AI risk management is challenging topic that continues to evolve. Key challenges include:

  • Understanding AI technology and the models behind it, especially where technology is obtained from third parties
  • Embedding AI risk management into an organisation’s overall IT and digital governance frameworks and business-led projects
  • Identifying and managing risks throughout the lifecycle of an AI system
  • Finding and obtaining input from specialists (at present, there is a limited pool of AI risk management experts to draw from)
  • Keeping up to date with the flood of new information on AI

How important is human involvement in the development and implementation of AI tools? Why?

Human involvement is very important. It is necessary to understand risks from a human perspective, and to develop effective transparency and explainability controls. Having a diverse development team may reduce the risk of biases.

Human involvement may also be a legal requirement, for example where Article 22 of the General Data Protection Regulation is applicable.

How important is transparency and explainability?
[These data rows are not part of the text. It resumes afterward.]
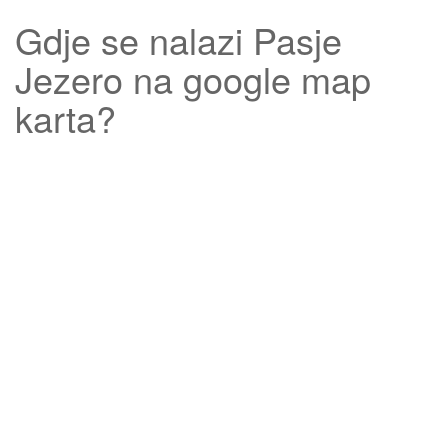
Gdje se nalazi
Pasje
Jezero
na google map
karta?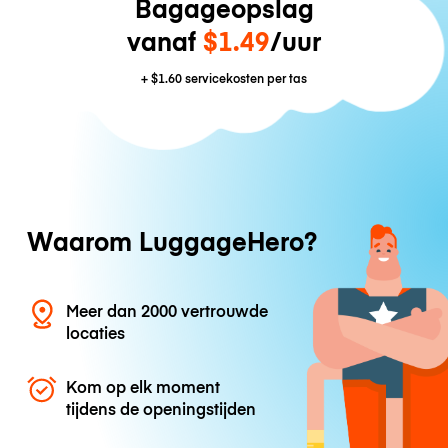
Bagageopslag
vanaf
$1.49
/uur
+
$1.60
servicekosten per tas
Waarom LuggageHero?
Meer dan 2000 vertrouwde
locaties
Kom op elk moment
tijdens de openingstijden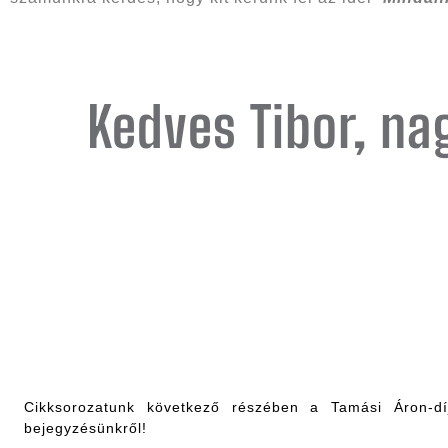
Kedves Tibor, na
Cikksorozatunk következő részében a Tamási Áron-dí
bejegyzésünkről!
How can organisations ensure that AI is transparent and explainable?

These are important and challenging topics. For example, it may be difficult to be fully transparent with users when a ‘black box’ model is licensed from a third party that wishes to protect its intellectual property. There are similar challenges with explainability, though there is a range of guidance available, including from the Information Commissioner’s Office.

When designing an AI system, organisations should consider seeking feedback from a diverse range of stakeholders.

For example, it may be useful to consult with a patient group when designing a system that uses patient data. These stakeholders can help to shape approaches to transparency and explainability.

How important is it to have policy frameworks in place in relation to the development and use of AI?

A policy framework should be at the core of AI governance and risk management. Some organisations may have dedicated AI policy documentation, while others may take a holistic approach and incorporate AI into their existing framework.

In either case, AI should be addressed at all levels, from high level ethical principles down to process and control documentation. As well as a policy framework, organisations should also have clear AI business and risk strategies.

Do you have any final top tips for other companies developing their own AI risk management frameworks?

Organisations should act now and proceed on the basis that there is no perfect, one-size-fits-all approach to AI risk management. In particular, organisations should:

  • Consider creating a set of ethical principles to shape their approach to AI
  • Consider using existing data privacy frameworks and programmes as a basis for AI risk management
  • Build a cross-functional group of stakeholders and define clear roles and responsibilities
  • Consider taking an agile implementation approach, initially focussed on the most business-critical and high risk AI systems
  • Be agile and adaptable to constant changes in AI technology, industry practice, laws and regulations, and public perception

Disclaimer: The opinions expressed in this article are the author's own and do not necessarily reflect the view of Novartis Pharma AG or other members of the Novartis Group.